Exercise aim :: The entries below hold a line with "トップス (268, 250)" and a line with "Подольск (89, 39)". Return those lines and all that lie between them, exactly and only.

[Collected data]
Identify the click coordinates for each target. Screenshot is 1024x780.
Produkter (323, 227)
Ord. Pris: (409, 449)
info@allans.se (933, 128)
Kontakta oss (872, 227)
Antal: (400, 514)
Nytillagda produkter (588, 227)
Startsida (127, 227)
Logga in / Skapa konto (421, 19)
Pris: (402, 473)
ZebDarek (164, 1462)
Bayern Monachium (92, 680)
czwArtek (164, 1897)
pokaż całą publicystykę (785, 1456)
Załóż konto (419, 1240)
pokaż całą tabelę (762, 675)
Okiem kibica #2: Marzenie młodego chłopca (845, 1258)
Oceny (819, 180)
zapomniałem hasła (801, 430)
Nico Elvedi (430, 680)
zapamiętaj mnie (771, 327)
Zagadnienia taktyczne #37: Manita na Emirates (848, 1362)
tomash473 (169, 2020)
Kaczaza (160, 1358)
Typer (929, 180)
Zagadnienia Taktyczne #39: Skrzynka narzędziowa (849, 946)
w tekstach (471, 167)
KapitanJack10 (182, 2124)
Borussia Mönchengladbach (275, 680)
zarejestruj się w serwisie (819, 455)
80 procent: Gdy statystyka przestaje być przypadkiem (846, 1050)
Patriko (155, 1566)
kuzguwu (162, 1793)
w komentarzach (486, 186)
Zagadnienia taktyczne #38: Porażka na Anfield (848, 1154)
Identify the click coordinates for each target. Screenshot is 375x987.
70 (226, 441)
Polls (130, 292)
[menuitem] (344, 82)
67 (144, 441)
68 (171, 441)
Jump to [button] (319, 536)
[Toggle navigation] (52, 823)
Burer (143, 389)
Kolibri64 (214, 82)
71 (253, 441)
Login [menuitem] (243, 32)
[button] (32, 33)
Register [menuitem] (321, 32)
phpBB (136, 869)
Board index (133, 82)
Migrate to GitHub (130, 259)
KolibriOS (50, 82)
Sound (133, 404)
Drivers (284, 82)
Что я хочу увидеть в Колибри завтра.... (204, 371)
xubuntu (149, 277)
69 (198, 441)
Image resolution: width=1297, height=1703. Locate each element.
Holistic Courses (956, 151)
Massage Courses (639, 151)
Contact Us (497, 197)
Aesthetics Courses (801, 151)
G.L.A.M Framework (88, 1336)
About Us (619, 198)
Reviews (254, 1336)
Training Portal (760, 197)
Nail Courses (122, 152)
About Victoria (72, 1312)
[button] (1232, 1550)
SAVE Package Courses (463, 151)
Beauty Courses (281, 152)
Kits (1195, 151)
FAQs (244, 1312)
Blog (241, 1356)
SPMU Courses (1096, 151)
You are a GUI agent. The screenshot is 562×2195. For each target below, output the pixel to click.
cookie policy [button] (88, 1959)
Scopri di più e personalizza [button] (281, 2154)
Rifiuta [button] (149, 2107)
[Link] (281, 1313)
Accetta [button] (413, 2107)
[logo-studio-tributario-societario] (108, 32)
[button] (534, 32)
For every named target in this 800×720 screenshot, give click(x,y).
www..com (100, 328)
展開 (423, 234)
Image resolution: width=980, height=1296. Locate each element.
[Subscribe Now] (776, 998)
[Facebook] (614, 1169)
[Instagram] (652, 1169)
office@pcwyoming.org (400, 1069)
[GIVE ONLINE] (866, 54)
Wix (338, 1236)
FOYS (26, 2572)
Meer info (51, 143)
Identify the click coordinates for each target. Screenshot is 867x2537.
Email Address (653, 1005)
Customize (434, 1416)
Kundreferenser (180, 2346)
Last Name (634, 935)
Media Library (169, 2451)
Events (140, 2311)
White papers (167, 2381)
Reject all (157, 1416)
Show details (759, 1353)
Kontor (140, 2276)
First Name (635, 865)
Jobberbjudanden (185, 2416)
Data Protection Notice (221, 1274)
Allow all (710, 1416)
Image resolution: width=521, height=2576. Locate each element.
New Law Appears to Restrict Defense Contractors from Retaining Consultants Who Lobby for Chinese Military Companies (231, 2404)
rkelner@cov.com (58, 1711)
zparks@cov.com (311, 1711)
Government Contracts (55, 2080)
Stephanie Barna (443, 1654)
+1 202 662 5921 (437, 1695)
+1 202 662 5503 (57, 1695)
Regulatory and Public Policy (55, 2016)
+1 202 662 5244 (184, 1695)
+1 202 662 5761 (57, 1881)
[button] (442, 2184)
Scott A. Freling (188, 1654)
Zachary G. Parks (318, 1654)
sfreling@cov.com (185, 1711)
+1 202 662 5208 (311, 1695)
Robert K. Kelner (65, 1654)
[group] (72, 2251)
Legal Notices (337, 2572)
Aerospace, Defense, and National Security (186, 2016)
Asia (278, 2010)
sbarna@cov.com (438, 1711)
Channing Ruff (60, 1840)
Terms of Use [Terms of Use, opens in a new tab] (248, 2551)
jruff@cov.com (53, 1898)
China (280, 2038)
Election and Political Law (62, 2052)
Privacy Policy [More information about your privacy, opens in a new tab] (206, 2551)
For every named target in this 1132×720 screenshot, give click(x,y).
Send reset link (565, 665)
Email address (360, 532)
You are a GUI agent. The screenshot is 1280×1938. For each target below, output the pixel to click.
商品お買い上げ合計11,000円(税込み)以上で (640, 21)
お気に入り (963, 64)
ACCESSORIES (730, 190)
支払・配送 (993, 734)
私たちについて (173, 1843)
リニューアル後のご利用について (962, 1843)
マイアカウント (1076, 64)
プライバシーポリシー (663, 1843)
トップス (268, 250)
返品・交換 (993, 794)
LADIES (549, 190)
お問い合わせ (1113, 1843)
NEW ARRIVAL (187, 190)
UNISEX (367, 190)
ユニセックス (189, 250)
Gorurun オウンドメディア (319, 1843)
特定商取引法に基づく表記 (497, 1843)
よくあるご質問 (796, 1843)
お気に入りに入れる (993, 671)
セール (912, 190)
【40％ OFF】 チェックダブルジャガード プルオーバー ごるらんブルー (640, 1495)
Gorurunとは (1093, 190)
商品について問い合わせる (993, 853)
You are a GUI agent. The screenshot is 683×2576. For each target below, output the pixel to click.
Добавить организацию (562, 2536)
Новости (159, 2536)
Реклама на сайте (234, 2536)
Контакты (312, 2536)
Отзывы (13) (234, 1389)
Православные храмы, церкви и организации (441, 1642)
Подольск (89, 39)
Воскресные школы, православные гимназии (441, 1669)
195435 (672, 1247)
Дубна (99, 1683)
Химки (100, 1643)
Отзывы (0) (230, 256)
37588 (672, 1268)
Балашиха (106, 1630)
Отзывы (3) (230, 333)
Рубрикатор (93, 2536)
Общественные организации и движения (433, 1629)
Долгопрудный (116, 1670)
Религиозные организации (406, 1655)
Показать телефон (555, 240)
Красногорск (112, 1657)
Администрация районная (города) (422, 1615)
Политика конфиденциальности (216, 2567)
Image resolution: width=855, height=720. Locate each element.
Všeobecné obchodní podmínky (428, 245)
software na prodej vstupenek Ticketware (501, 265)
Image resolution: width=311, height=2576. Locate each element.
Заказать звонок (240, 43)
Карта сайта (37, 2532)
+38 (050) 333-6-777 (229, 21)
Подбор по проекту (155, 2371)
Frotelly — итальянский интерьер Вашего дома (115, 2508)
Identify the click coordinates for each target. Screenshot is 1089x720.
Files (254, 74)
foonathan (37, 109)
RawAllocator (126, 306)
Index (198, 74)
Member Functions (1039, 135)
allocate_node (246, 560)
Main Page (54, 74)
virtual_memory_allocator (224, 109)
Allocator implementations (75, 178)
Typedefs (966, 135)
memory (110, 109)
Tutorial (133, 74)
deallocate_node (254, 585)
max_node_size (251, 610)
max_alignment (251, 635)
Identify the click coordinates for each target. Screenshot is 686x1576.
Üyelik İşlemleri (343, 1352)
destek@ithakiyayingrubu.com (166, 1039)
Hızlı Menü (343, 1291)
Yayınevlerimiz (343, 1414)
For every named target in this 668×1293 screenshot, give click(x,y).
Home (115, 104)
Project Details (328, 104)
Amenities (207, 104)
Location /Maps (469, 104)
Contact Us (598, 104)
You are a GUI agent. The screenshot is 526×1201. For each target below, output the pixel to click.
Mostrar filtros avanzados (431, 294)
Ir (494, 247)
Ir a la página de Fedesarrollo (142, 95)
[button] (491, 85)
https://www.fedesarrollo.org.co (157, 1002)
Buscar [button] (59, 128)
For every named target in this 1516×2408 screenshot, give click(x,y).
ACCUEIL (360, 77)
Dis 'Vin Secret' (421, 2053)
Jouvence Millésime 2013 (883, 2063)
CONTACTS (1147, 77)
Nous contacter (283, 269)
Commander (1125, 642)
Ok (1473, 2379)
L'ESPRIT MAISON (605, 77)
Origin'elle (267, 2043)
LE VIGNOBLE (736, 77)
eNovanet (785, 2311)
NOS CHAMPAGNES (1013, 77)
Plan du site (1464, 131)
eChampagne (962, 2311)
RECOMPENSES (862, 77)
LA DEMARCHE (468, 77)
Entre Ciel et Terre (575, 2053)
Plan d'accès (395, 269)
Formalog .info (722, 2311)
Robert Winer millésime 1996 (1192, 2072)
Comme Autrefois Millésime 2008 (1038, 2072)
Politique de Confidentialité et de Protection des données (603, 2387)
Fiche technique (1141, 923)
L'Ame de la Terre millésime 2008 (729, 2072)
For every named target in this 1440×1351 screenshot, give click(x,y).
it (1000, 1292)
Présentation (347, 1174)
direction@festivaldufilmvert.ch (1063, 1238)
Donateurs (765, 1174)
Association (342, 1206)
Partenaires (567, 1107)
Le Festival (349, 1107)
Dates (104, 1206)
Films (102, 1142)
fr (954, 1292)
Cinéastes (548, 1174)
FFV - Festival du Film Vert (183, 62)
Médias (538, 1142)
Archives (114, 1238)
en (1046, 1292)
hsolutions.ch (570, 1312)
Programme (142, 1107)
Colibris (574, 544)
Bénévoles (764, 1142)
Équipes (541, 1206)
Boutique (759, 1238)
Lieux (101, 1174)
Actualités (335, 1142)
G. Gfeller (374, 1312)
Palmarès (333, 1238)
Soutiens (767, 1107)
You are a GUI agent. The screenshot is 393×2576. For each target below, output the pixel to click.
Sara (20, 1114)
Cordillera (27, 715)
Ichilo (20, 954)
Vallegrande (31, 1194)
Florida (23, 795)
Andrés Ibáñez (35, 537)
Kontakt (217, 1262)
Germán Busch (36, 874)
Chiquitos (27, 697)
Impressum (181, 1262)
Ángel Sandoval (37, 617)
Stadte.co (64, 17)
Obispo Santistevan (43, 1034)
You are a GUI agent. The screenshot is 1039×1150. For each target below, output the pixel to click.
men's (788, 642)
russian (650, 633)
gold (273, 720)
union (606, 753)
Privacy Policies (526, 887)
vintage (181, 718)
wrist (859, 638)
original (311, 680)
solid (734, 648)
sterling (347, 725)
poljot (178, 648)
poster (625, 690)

Written answer ::
トップス (268, 250)
返品・交換 (993, 794)
LADIES (549, 190)
お問い合わせ (1113, 1843)
NEW ARRIVAL (187, 190)
UNISEX (367, 190)
ユニセックス (189, 250)
Gorurun オウンドメディア (319, 1843)
特定商取引法に基づく表記 (497, 1843)
よくあるご質問 (796, 1843)
お気に入りに入れる (993, 671)
セール (912, 190)
【40％ OFF】 チェックダブルジャガード プルオーバー ごるらんブルー (640, 1495)
Gorurunとは (1093, 190)
商品について問い合わせる (993, 853)
You are a GUI agent. The screenshot is 683×2576. For each target below, output the pixel to click.
Добавить организацию (562, 2536)
Новости (159, 2536)
Реклама на сайте (234, 2536)
Контакты (312, 2536)
Отзывы (13) (234, 1389)
Православные храмы, церкви и организации (441, 1642)
Подольск (89, 39)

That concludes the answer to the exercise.